Let $p_{1}, \ldots, p_{n}$ be a probability distribution, with $p^{*}=\max _{i}\left[p_{i}\right]$. Prove that

$$\begin{aligned} &(i)-\sum_{i} p_{i} \log p_{i} \geqslant-p^{*} \log p^{*}-\left(1-p^{*}\right) \log \left(1-p^{*}\right) \\ &(\text { ii })-\sum_{i} p_{i} \log p_{i} \geqslant \log \left(1 / p^{*}\right) ; \text { and } \\ &(\text { iii })-\sum_{i} p_{i} \log p_{i} \geqslant 2\left(1-p^{*}\right) \end{aligned}$$

All logarithms are to base 2 .

[Hint: To prove (iii), it is convenient to use (i) for $p^{*} \geqslant \frac{1}{2}$ and (ii) for $p^{*} \leqslant \frac{1}{2}$.]

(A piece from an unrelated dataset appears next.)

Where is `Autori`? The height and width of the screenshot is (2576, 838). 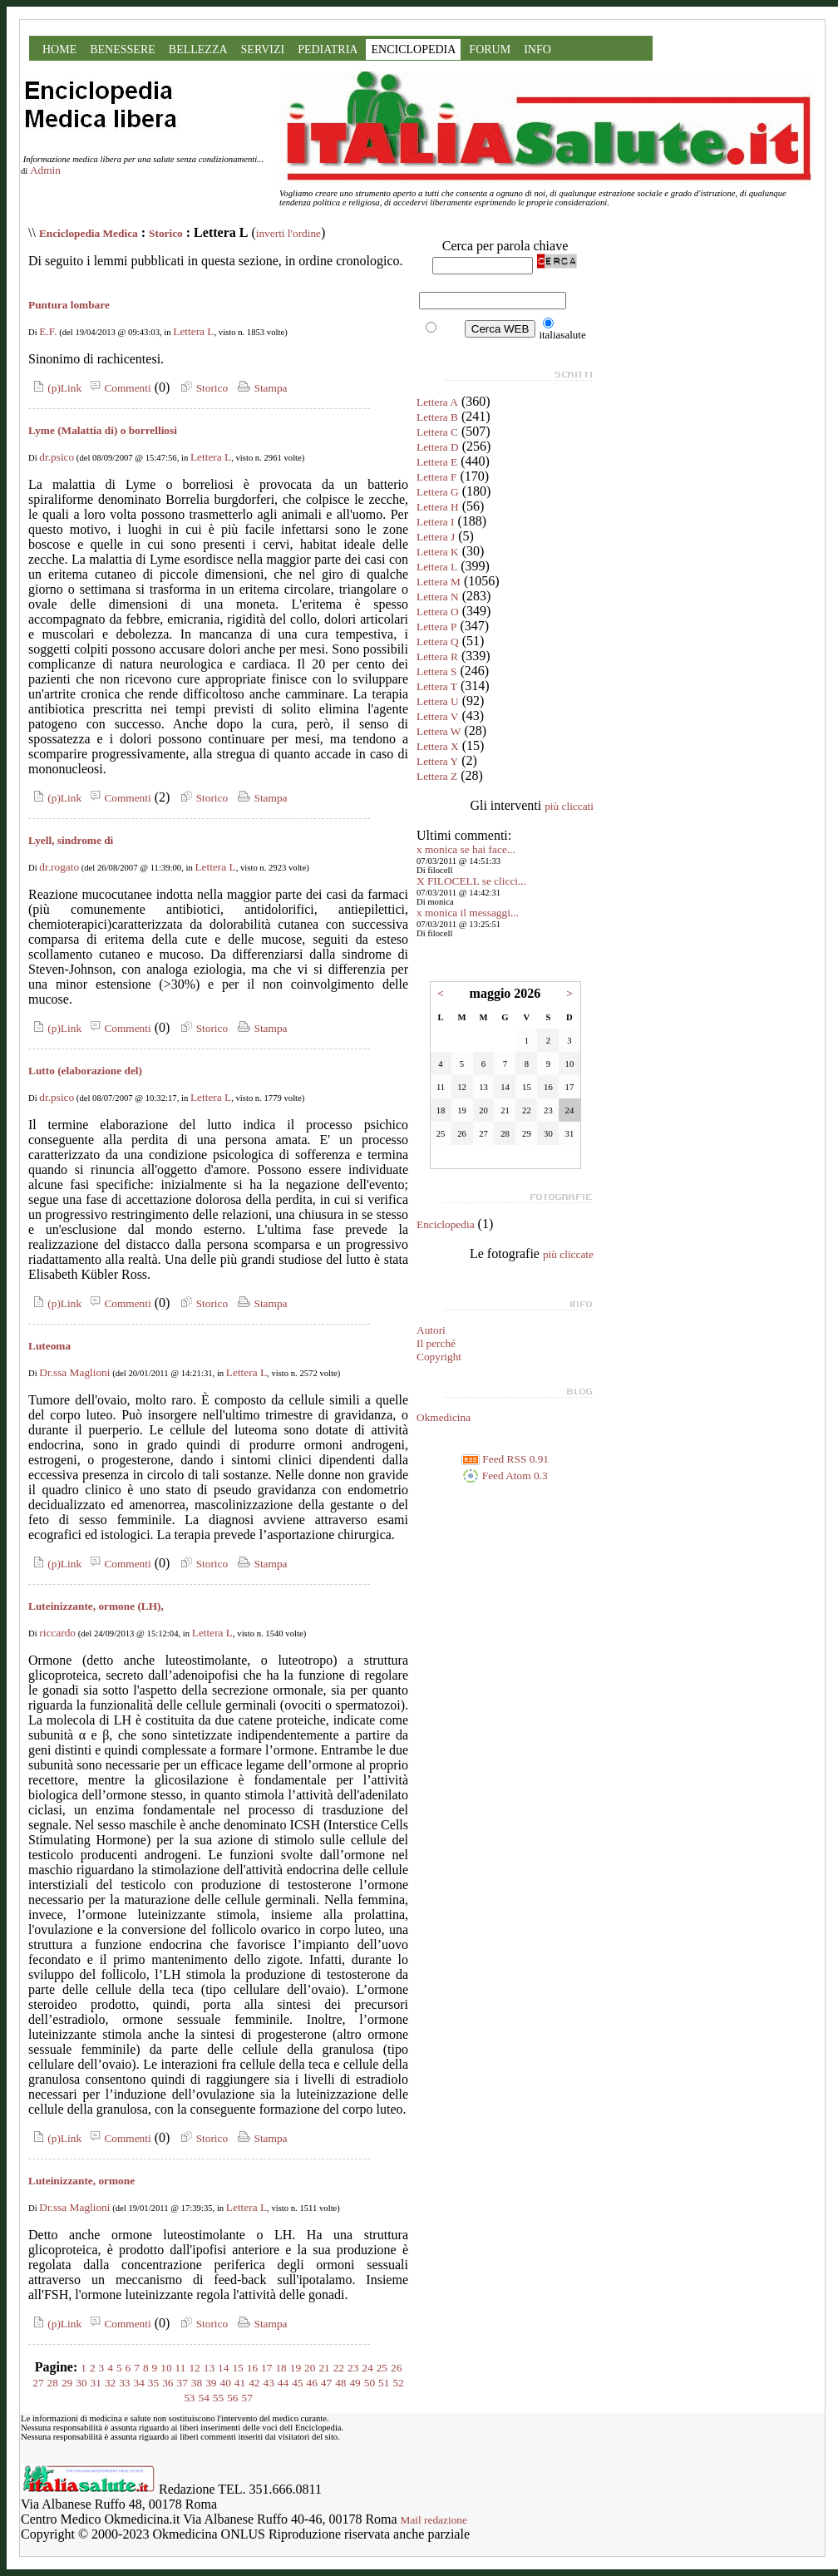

Random variables $X$ and $Y$ with values $x$ and $y$ from finite 'alphabets' $I$ and $J$ represent the input and output of a transmission channel, with the conditional probability $p(x \mid y)=\mathbb{P}(X=x \mid Y=y)$. Let $h(p(\cdot \mid y))$ denote the entropy of the conditional distribution $p(\cdot \mid y), y \in J$, and $h(X \mid Y)$ denote the conditional entropy of $X$ given $Y$. Define the ideal observer decoding rule as a map $f: J \rightarrow I$ such that $p(f(y) \mid y)=\max _{x \in I} p(x \mid y)$ for all $y \in J$. Show that under this rule the error probability

$$\pi_{\mathrm{er}}(y)=\sum_{\substack{x \in I \\ x \neq f(y)}} p(x \mid y)$$

satisfies $\pi_{\mathrm{er}}(y) \leqslant \frac{1}{2} h(p(\cdot \mid y))$, and the expected value satisfies

$$\mathbb{E} \pi_{\mathrm{er}}(Y) \leqslant \frac{1}{2} h(X \mid Y)$$